India has undeniably become a great technological space power. And I know that Prime Minister Modi has initiated major reforms to make your country an economic space power, too. Be assured that France is also ready to support you in reaching this new milestone.
We can be proud of the fact that we have already established partnerships in almost every field of space activity. These pioneering collaborations are very concrete assets for meeting the major challenges of the 21st century.
- I am thinking of the climate challenge, since at the time of the signing of the Paris Agreement, our two countries already had two operational satellites, developed and operated jointly, which daily provide information for climate research.
Since then, this fleet has been further expanded, and this year you will launch the OCEANSAT 3 oceanographic satellite, which will carry the ARGOS 4 mission of [the French space agency] CNES.
In addition, the future Indo-French thermal infrared observation satellite TRISHNA is being developed in Toulouse and here, in Bangalore. For the first time, it will help continuously measure the surface temperature of the entire planet with unmatched precision.
- I spoke about the climate challenge, and I am also thinking of the security challenge, since our joint maritime surveillance programme will enter its operational phase this year, with the installation of dedicated facilities in India.
Teams from CNES, the Space Command, and ISRO have also begun discussions with a view to building a stronger partnership with regard to security.
- And I am also thinking of the fascinating challenge of the scientific exploration of space.
In this regard, I am very pleased to announce today France’s participation in the formidable GAGANYAAN programme, which follows in the trail of the great explorations that have marked the History of humanity.
But today I would, most of all, like to talk to you about the future of our cooperation.
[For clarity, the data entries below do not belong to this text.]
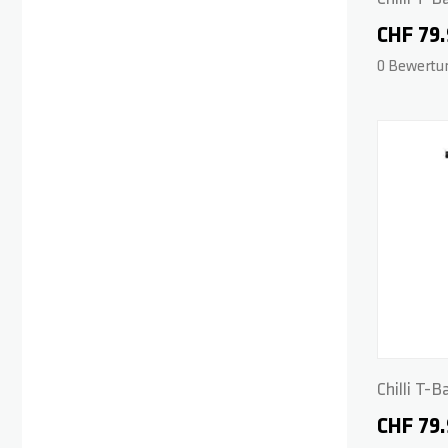
- Grey
CHF 79
0 Bewertu
Chilli T-
- Black
CHF 79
In the past, we have always been able to stay one step ahead, as they say, and it is by looking to the future that we will remain truly faithful to our common history.
- I am thinking of technologies for future reusable launchers.
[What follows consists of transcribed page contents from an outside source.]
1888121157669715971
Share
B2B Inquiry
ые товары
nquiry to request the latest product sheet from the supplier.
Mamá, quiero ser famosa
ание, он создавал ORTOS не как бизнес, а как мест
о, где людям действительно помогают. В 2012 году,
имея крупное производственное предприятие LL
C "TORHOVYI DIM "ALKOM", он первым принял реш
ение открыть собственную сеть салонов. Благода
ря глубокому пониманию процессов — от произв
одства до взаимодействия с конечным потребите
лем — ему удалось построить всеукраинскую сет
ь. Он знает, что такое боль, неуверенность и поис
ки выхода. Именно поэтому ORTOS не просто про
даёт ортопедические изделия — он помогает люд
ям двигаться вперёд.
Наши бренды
- I am thinking of India’s future planetary exploration missions.
- And I am thinking, beyond what we will do together on GAGANYAAN, of the design and deployment of the future Indian space station.
Three projects seem to me to be priorities for writing the next chapter of this collective adventure.
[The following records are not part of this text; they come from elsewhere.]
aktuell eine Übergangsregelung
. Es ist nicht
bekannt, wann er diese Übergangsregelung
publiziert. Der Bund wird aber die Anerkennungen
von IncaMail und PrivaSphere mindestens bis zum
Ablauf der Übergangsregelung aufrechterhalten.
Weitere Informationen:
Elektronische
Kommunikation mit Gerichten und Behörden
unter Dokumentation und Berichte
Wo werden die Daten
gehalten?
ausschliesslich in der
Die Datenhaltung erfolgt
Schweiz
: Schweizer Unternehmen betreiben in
- 1) First of all, our space sector manufacturers must work closely together.
Discussions are underway. For it is clear that unity will create the power for establishing the competitiveness of our private players on new markets.
- 2) Second, the deepening of the Indo-Pacific mission of our space partnership. I know that ISRO has signed a cooperation agreement with the Australian space agency. We ourselves have many ongoing cooperation with Australia. I think it’s important to invite our governments to consider the possibilities of bringing about such a strategic closeness, which could then be applied within our space agencies. I attach particular importance to this subject.
- 3) Lastly, the protection of our infrastructures against new threats.
Both our countries recently carried out largescale reforms in space security. I am convinced that civilian space cooperation can serve as a model for the establishment of military space cooperation between France and India. I would therefore like a Strategic Space Dialogue to be established between our two governments. This is essential to have convergence in our positions at the strategic and political levels, as we are already doing in other areas of security and defence.
These, Mr Chairman, ladies and gentlemen, are the most important points what I wished to raise with you so as to fully integrate our historic space cooperation in a 21st century that is riddled with challenges but is also full of new opportunities for our various cooperation.